Slowly, I went back to the station. The park. Perhaps Sebastian recalled that particular stone bench under that cedar tree at the time he was dying. The outline of that mountain yonder may have been the paraph of a certain unforgettable evening. The whole place seemed to me a huge refuse heap where I knew a dark jewel had been lost. My failure was absurd, horrible, excruciating. The leaden sluggishness of dream-endeavour. Hopeless gropings among dissolving things. Why was the past so rebellious?
‘And what shall I do now?’ The stream of the biography on which I longed so to start, was, at one of its last bends, enshrouded in pale mist; like the valley I was contemplating. Could I leave it thus and write the book all the same? A book with a blind spot. An unfinished picture – uncoloured limbs of the martyr with the arrows in his side.
I had the feeling that I was lost, that I had nowhere to go. I had pondered long enough the means to find Sebastian’s last love to know that there was practically no other way of finding her name. Her name! I felt I should recognize it at once if I got at those greasy black folios. Ought I to give it , up and turn to the collection of a few other minor details concerning Sebastian which I still needed and which I knew where to obtain?
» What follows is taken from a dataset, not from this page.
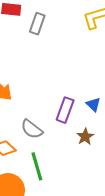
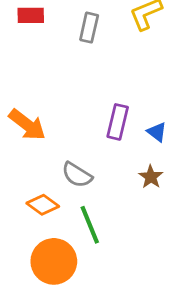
gray rectangle: (37, 24) -> (89, 28), moved
purple rectangle: (65, 110) -> (118, 122), moved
It was in this bewildered state of mind that I got into the slow local train which was to take me back to Strasbourg. Then I would go on to Switzerland perhaps…. But no, I could not get over the tingling pain of my failure; though I tried hard enough to bury myself in an English paper I had with me: I was in training, so to speak, reading only English in view of the work I was about to begin…. But could one begin something so incomplete in one’s mind?
I was alone in my compartment (as one usually is in a f second-class carriage on that sort of train), but then, at the next station, a little man with bushy eyebrows got in, greeted me continentally, in thick guttural French, and sat down opposite. The train ran on, right into the sunset. All of a sudden, I noticed that the passenger opposite was beaming at me.